What went wrong is 1/5 \(\displaystyle \neq\) 30(1/5) = 6 and 1/6 \(\displaystyle \neq\) 30(1/6) = 5.

Rather you should get common denominators which is x(x+3). That is for the left fraction multiply by x/x which equals 1, so you are NOT changing the value. The right hand fraction actually has the denominator you want so do not change in. Factor the numerator and reduce.

Note that you can multiply by x(x+3) IF you do the same to both sides. In your case you only had one side.
 
Dirty.Rotten.Imbecile said:
The text says says the answer is (x+6)/x but I can’t figure out how they came up with that answer.
Click to expand...

Here is the straightforward answer: Since you multiplied the expression by x(x+3), you changed the value. But the goal is to rewrite the expression as a simpler, equivalent expression -- it has to have the same value. To accomplish that goal, you have to also divide by x(x+3) -- that is, put that as the denominator.

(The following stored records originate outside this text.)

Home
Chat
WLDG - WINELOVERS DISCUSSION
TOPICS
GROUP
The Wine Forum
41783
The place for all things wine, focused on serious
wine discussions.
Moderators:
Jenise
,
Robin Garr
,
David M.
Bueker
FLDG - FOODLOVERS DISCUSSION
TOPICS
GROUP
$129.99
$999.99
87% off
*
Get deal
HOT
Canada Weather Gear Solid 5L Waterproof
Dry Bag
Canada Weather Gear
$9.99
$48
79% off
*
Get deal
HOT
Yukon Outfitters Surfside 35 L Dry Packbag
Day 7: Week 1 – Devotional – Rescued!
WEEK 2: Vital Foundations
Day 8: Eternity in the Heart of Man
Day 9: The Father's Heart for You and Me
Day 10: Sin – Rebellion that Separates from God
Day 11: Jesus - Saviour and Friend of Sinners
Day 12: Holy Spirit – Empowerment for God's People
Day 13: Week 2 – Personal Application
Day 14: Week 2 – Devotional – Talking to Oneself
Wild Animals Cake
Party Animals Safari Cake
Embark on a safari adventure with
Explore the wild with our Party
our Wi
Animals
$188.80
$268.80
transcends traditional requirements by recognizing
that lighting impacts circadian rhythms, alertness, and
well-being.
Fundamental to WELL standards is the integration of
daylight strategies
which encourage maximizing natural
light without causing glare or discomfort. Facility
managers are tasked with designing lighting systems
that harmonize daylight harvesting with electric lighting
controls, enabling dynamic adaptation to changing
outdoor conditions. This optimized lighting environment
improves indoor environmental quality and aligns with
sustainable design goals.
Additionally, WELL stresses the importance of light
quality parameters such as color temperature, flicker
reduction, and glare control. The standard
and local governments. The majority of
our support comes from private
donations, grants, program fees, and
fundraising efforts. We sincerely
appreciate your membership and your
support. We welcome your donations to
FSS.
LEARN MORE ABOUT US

So you end up with (x2+9x+18)/[x(x+3)]. Now just simplify: Factor the numerator, and cancel. You'll end up with (x+6)/x.

The usual procedure is to multiply and divide at the same time: multiply the first fraction by x/x, giving it the same denominator as the second, and then add the numerators together. Check your textbook, which should have some examples of the process.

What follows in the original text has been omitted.